Revenge, the Queer and the ‘(neo-) Jacobean’
Katherine M. Graham, CSGS Visiting Scholar
Wednesday, March 9, 2011
11:30 am to 1:30 pm
The Great Room
19 University Place
*Lunch will be served. Please RSVP by Monday, March 7, 5 p.m. for this event through the following link:
http://www.surveymonkey.com/s/YGNKRP6
Katherine M. Graham is a Visiting Scholar at NYU’s Center for the Study of Gender and Sexuality where she is currently conducting research on the intersections between revenge, the queer and the ‘Jacobean’. She is a PhD student at Birkbeck College, University of London and the Royal Academy of Dramatic Art, as well as a Visiting Lecturer at University of Westminster, U.K. She holds Master’s degrees in Cultural and Critical Studies from Birkbeck College, University of London and in Text and Performance Studies from King’s College, University of London and the Royal Academy of Dramatic Art.
Abstract:
In late-Elizabethan and Jacobean revenge tragedy undertaking an act of revenge arguably works to ‘queer’ both gender and time. Post-1968 British re-imaginings of revenge tragedies – often referred to as ‘neo-Jacobean’ – displace this relationship between queerness and revenge, sometimes implicitly suggesting that the queer itself causes or creates revenge.

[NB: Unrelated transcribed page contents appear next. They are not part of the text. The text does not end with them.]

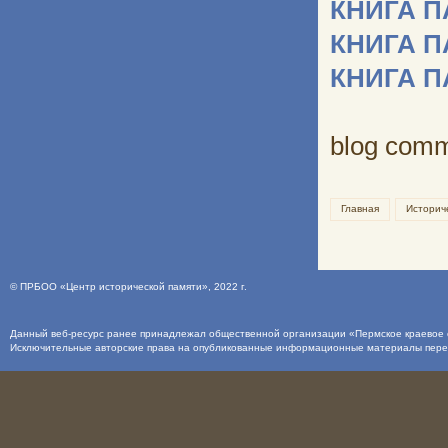
КНИГА 
КНИГА 
КНИГА 
blog com
Главная
Историч
©
ПРБОО «Центр исторической памяти»
, 2022 г.
Данный веб-ресурс ранее принадлежал общественной организации «Пермское краевое о
Исключительные авторские права на опубликованные информационные материалы пер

This term ‘neo-Jacobean’ is applied to playwrights whose work evokes – either through structure, motif, imagery or language – plays from the Jacobean period. These contemporary re-imaginings utilise extreme violence, foreground the theatrical, employ ‘black humour’ and are often about sex and death. The term ‘neo-Jacobean’ creates a fracture in temporality, establishing difference from the present time by privileging an association with the past – making past present. In this paper I will engage with the ‘neo-Jacobean’ work of two post-68 British writers – Howard Barker and Sarah Kane – considering how the term positions these writers and how they themselves make engagements with their Renaissance forebears. My work is creative as well as critical and part of my current project involves me writing a queer, ‘contemporary’, ‘Jacobean’ revenge tragedy – The Daughter’s Tragedy. My paper will also include a performance of the revenger’s monologue from this piece.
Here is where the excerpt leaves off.